Syndicated Tenancy-in-Common Arrangements: How Tax-Motivated Real Estate Transactions Raise Serious Nontax Issues
Probate and Property, September/October 2004, Volume 18, Number 5
By Bradley T. Borden and W. Richey Wyatt
Bradley T. Borden is an associate professor of law at Washburn University Law School, Topeka, Kansas. W. Richey Wyatt practices with the San Antonio, Texas, law firm of Oppenheimer, Blend, Harrison & Tate, Inc.

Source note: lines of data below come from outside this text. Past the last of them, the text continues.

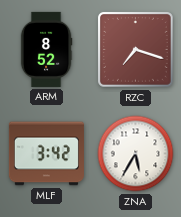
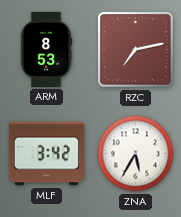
ARM: 8:52 -> 8:53
RZC: 7:18 -> 7:13
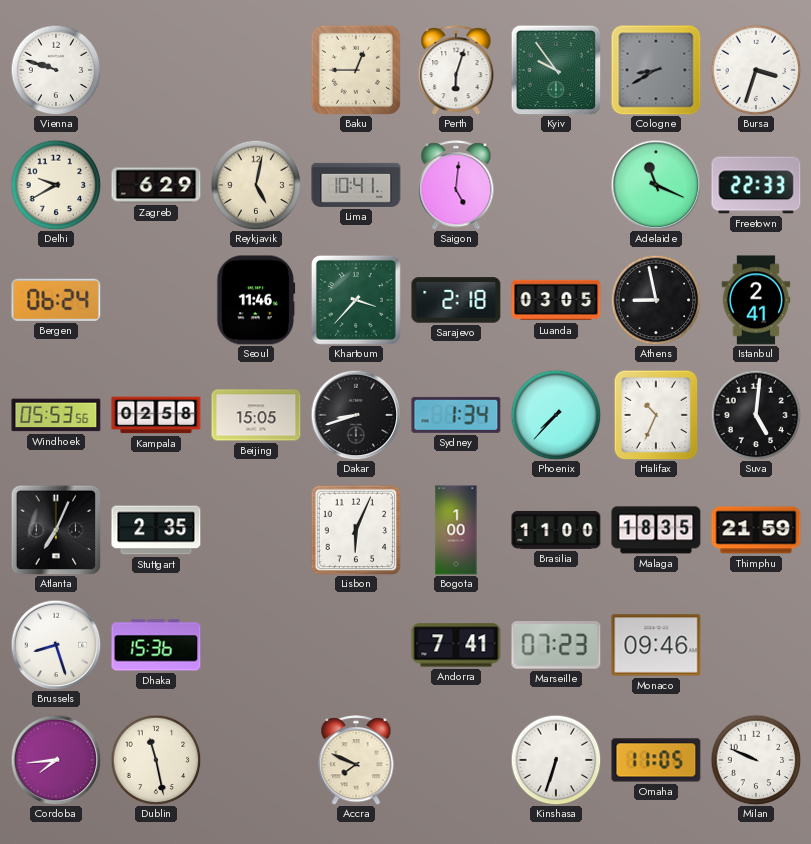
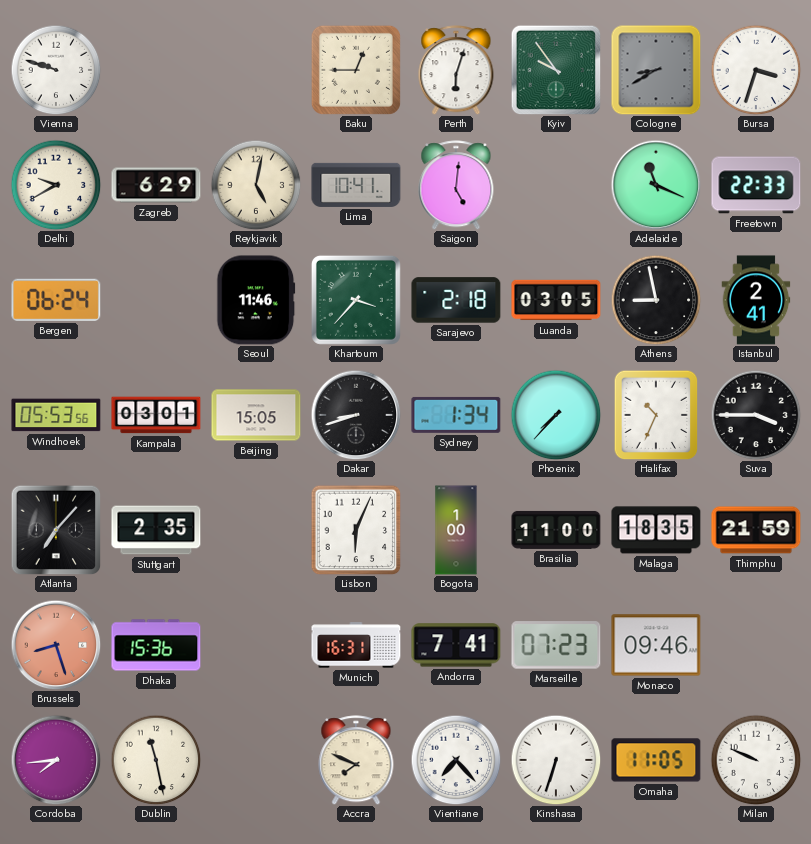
Kampala: 02:58 -> 03:01
Suva: 5:01 -> 3:45
Atlanta: 7:04 -> 7:07
Brussels dial: white -> salmon
Munich: none -> 16:31
Vientiane: none -> 7:23
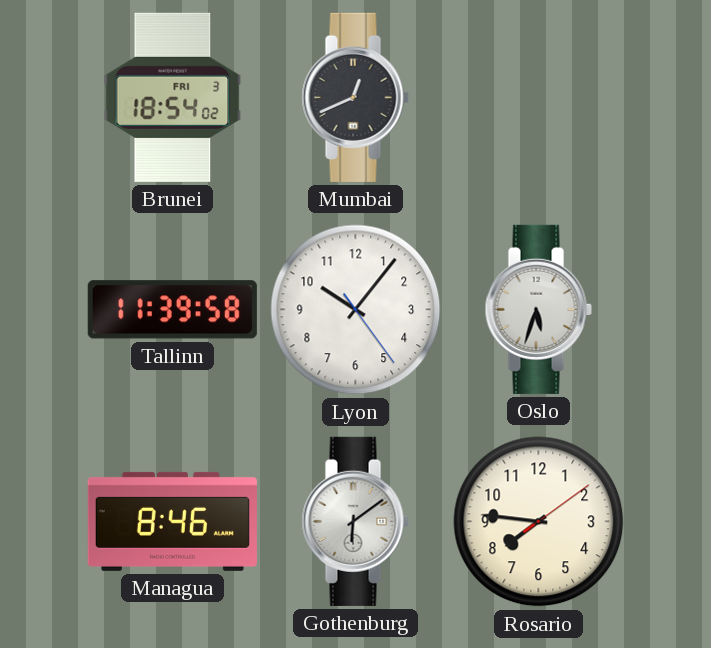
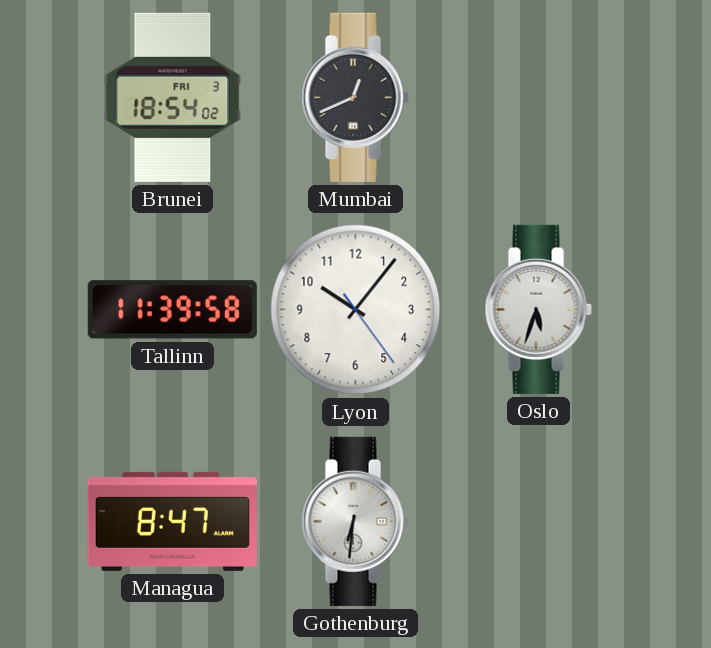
Managua: 8:46 -> 8:47
Gothenburg: 6:09 -> 6:31
Rosario: 7:46 -> none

Some real estate syndicators have added tenancy-in-common (TIC) interests to their traditional offerings of limited partnership interests. A TIC interest allows an investor to acquire an undivided interest in the underlying property instead of buying an interest in an entity that owns the property. The primary driving force behind this trend is property owners’ need for replacement property to complete tax-free exchanges under Code § 1031. Syndicators, however, are finding that investors will invest cash, other than Code § 1031 exchange proceeds, in TIC arrangements. They do so because syndicators promise higher rates of return than investors have recently been able to find in the stock and bond markets. Nonetheless, because TIC arrangements almost always involve Code § 1031 exchange proceeds, technical requirements must be satisfied to obtain the tax results required by the Code § 1031 investors. Also, because these arrangements involve the ownership of real estate by multiple owners, they raise many nontax issues that must be considered along with the tax issues.